** RECORDS FOR THE TASK follows **

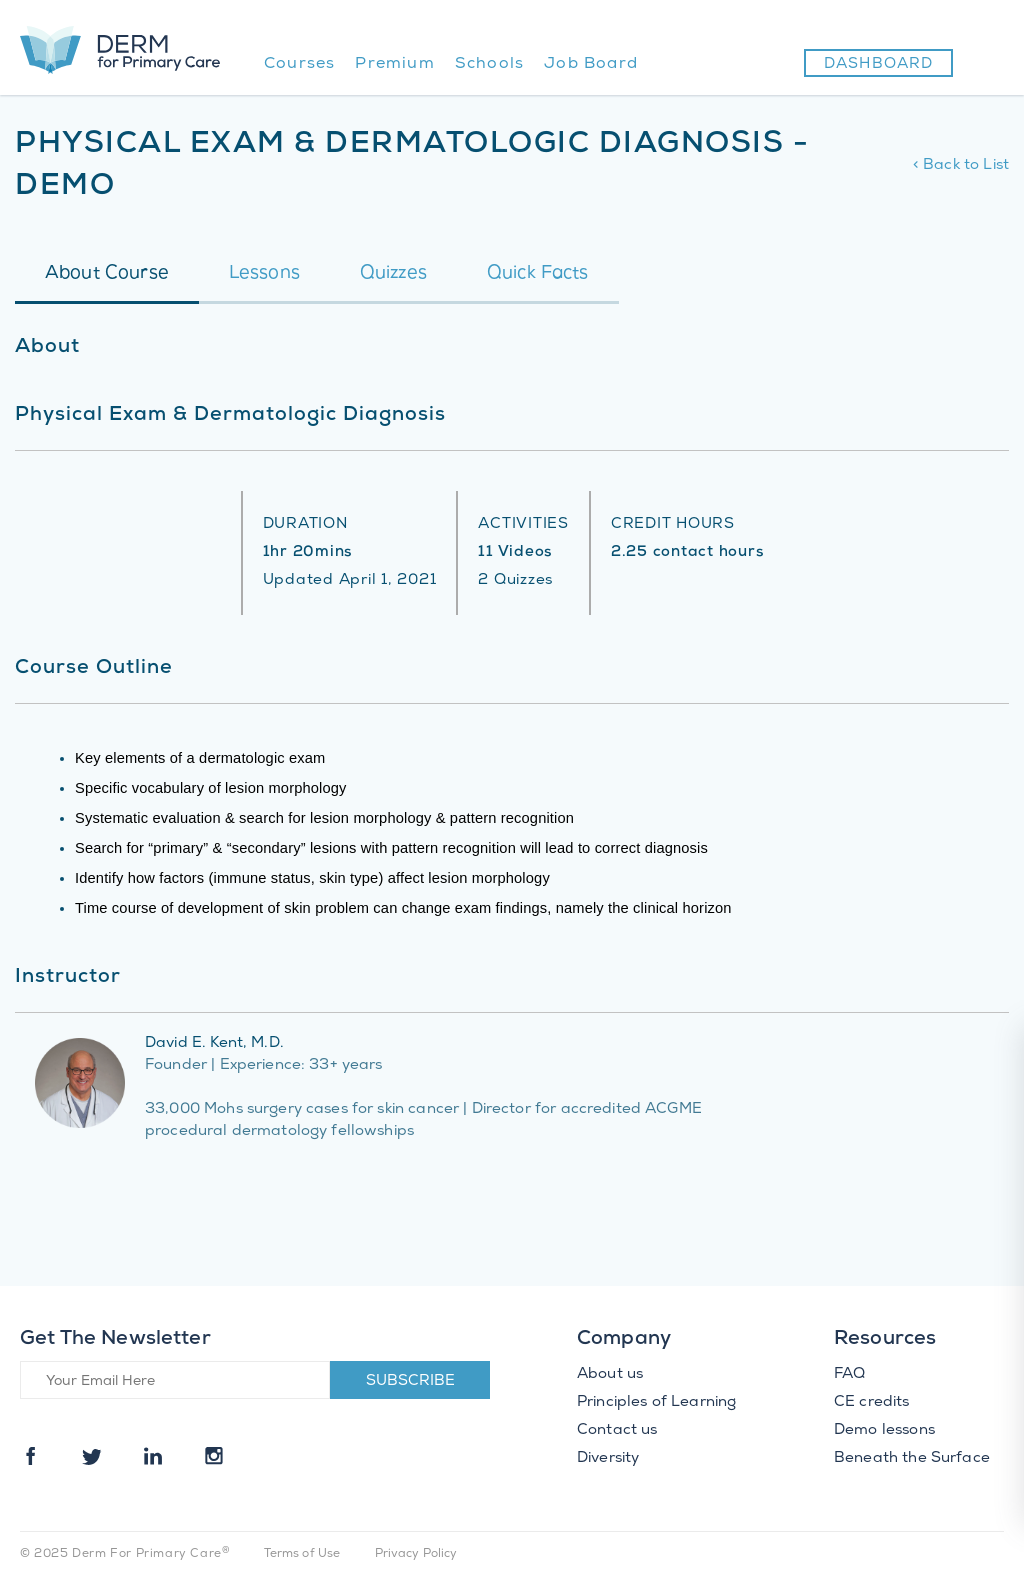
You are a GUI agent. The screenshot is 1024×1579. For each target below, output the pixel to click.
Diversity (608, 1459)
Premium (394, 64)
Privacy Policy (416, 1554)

** End of RECORDS FOR THE TASK **
** RECORDS FOR THE TASK follows **

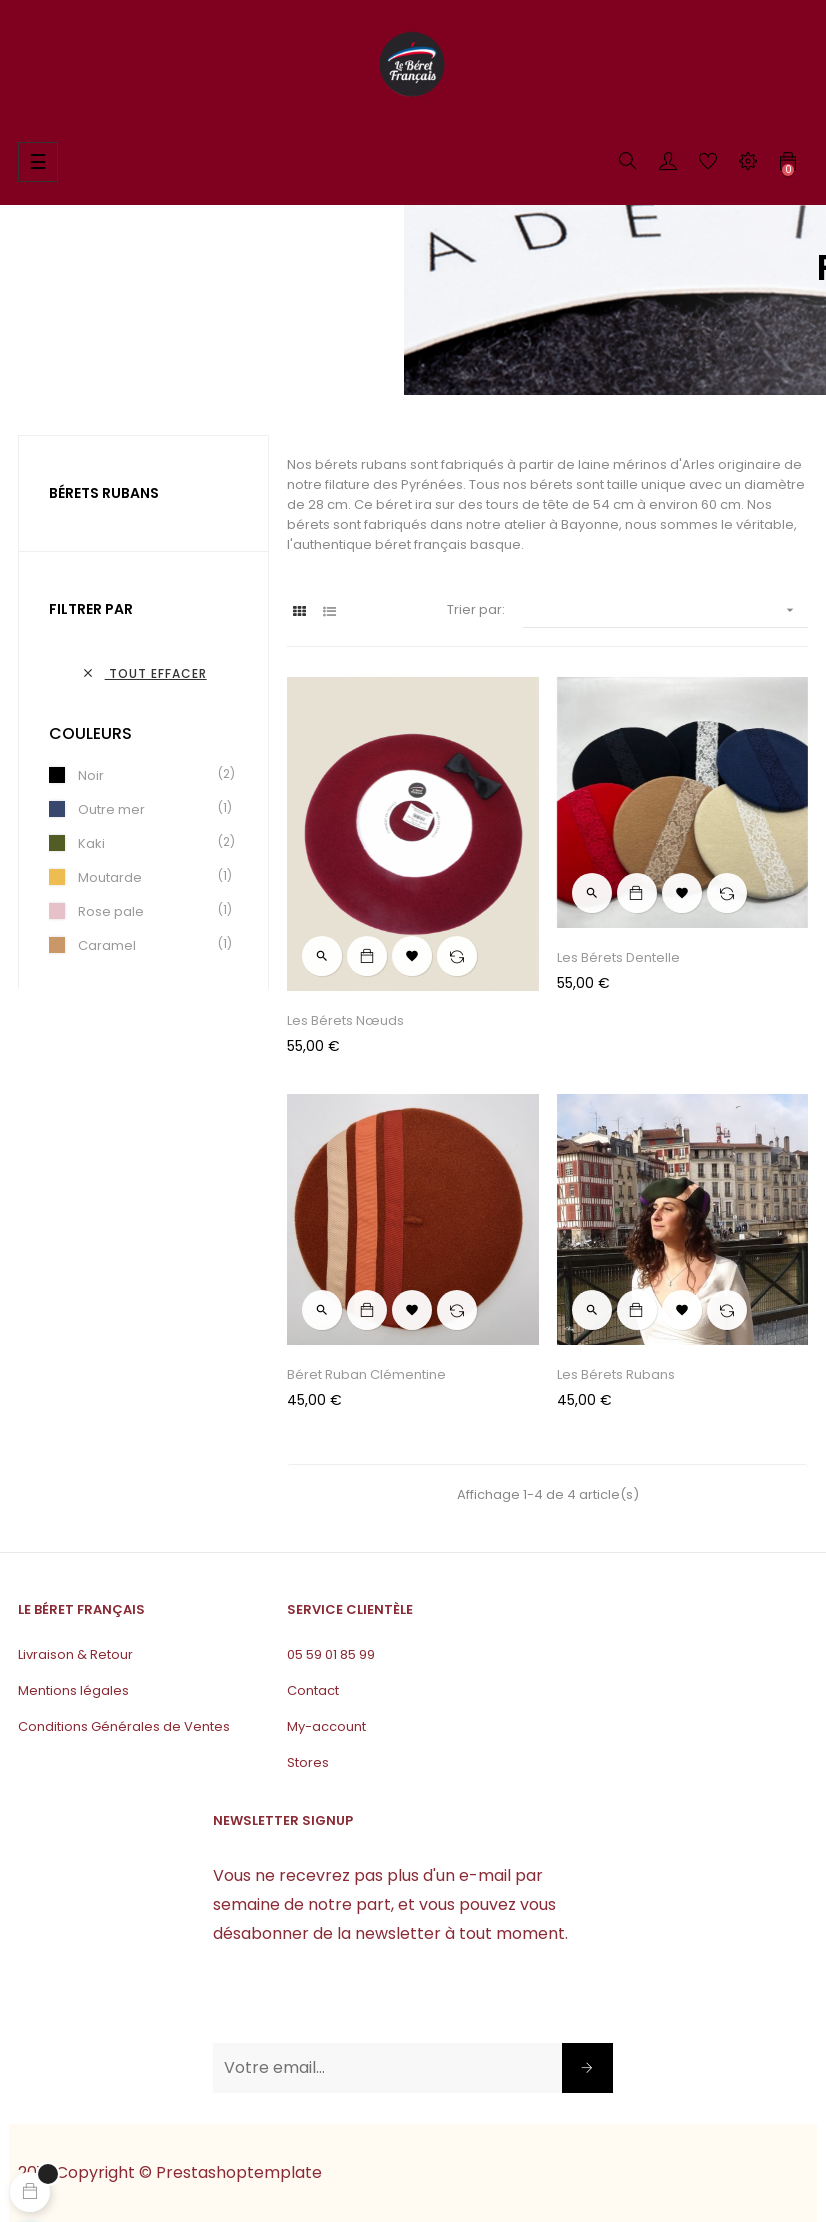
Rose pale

** End of RECORDS FOR THE TASK **
** RECORDS FOR THE TASK follows **

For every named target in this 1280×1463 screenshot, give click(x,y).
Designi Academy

** End of RECORDS FOR THE TASK **

ABOUT THIS TASK: Among the lines above, find the one with "For every named" and the one with "Designi Academy". Quote both and everything between them, exactly.

RESPONSE TO THE TASK:
For every named target in this 1280×1463 screenshot, give click(x,y).
Designi Academy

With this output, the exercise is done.